<<<<

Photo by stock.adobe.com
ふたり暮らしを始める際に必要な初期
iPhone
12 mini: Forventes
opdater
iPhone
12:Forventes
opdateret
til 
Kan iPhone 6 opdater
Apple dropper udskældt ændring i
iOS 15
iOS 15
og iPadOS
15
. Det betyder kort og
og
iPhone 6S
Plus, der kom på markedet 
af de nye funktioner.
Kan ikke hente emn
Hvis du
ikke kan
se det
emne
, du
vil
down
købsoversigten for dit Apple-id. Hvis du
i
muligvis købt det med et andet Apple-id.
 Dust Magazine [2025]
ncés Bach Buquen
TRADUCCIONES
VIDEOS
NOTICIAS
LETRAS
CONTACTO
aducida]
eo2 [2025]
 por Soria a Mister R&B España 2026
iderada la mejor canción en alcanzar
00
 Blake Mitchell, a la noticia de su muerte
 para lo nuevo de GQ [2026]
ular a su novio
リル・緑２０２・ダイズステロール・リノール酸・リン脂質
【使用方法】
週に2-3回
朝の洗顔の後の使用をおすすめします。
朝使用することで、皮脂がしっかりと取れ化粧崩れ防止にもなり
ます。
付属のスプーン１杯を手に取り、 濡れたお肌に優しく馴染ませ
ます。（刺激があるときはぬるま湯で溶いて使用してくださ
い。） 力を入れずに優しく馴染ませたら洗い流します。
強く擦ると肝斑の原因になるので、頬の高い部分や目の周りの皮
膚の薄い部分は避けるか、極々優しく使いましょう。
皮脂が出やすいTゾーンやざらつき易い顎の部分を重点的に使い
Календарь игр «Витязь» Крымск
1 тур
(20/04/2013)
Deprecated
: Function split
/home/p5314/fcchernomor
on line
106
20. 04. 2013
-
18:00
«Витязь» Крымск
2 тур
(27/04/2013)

>>>>

TASK INSTRUCTIONS:
Lines in the records above that carry the word "Крымск" are to be located and copied.

RESULT OF THE EXERCISE:
Календарь игр «Витязь» Крымск
«Витязь» Крымск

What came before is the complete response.